What counts as a credible social entity?
Now, what about the “Aboriginal and Torres Strait Islander people”? Does that name a credible social entity? The question is not just about who counts in it; it’s whether the whole concept makes sense as a social entity. The case is much harder to make. And if the case is not good, there’s nothing for the Voice to represent or that “we” (the rest of us) could possibly reconcile with.
The great majority of those with some indigenous ancestry have no special standing or mutual interrelations that constitutes them as a real collective entity. They don’t have cultures, traditions, interrelations, or even one of the necessary conditions for forming a real social entity. Their recognition of their ancestry, or, as we say, deciding to “identify with” it doesn’t make them a separate social entity any more than it does for Chinese or Latvian Australians.
The moral perception behind the push for the Voice that “we must finally reconcile with those people we’ve treated badly for two centuries …” is flawed because there is no “those people”. That is the point behind the claims by leaders like Jacinta Price and Warren Mundine that the Voice is “divisive”.
Social entities across time
The reference to ”two centuries” brings up another philosophically problematic aspect -- identifying social entities across time. Senator Pat Dodson says that the “Historic bill recognises wounds of our past.” His use of “Our” attempts to identify a people across time, as if he shares in wounds to past members. Does that make sense? We don’t have time to go into it, but obviously he needs to justify his identification with people across the whole continent who had land stolen two centuries ago.
There is a case, as I said, for the Warlpiri and Yolgnu peoples forming genuine social entities (which doesn’t mean separate or separable from mainstream Australian society, of which they’re genuinely also part). It’s also true that those groups have some commonality among their interests. But the Voice isn’t designed for them. They’ll be greatly outnumbered by the rest of those allowed in (not to mention outshouted by Langton, Pearson, Dodson and others with high-level communications skills).
Problems ahead
As I said, I don’t feel strongly about the Voice. My prediction is that it will get up and proceed to make a fool of itself like ATSIC (Aboriginal and Torres Strait Islander Commission) did, without doing either much good or much harm.
But the error of regarding Aboriginal and Torres Strait Islander people as a separate entity has much more harmful consequences than that. I’ll just mention one. In 2013 the Australian government set up a Royal Commission into Institutional Responses to Child Sexual Abuse to inquire into abuse 30 and more years in the past – but not one to inquire into rampant sexual abuse in remote indigenous communities now and in the past.

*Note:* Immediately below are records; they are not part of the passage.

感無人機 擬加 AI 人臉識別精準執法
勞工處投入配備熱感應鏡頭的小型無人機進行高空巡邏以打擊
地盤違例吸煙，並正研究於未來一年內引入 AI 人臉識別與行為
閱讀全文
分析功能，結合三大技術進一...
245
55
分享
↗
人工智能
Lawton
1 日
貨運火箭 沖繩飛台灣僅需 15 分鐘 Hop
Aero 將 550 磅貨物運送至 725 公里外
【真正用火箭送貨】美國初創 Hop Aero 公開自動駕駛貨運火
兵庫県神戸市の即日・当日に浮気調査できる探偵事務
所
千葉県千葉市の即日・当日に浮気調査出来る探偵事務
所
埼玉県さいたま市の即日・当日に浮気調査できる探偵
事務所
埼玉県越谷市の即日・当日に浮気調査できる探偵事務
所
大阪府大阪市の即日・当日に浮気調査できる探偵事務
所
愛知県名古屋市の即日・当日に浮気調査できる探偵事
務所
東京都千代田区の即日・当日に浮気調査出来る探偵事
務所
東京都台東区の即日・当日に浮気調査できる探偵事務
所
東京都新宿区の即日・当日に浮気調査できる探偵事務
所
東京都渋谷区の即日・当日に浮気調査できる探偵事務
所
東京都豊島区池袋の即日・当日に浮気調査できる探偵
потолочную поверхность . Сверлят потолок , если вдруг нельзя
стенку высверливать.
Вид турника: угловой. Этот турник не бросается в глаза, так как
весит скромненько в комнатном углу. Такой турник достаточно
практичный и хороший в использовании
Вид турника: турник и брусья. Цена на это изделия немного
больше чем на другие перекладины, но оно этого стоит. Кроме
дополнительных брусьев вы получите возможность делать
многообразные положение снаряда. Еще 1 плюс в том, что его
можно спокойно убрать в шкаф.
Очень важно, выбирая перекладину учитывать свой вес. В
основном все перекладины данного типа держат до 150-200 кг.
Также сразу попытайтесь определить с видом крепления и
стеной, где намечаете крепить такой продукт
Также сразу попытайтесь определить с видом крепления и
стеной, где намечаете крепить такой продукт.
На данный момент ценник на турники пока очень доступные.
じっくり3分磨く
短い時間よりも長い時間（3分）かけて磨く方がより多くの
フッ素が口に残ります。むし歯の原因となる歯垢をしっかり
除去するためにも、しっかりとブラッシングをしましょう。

Bess Price (a Warlpiri elder who was later a minister in the Northern Territory Government) asked whether remote communities counted as “institutions” as per the Commission’s terms of reference. The answer was no. She responded: “Aren’t we Australians too?” The implication of the government’ reply was that No, indigenous people aren’t Australians with the same protections against abuse and violence as we have.
That’s what you get from an ontology that counts them as different.
If equality is a value that informs the law, as Deane and Brennan said in the Mabo decision, you won’t achieve it by making toxic mistakes in social ontology.
This is a slightly edited version of an address given in Sydney to the St Thomas More Society and the Catenians in May.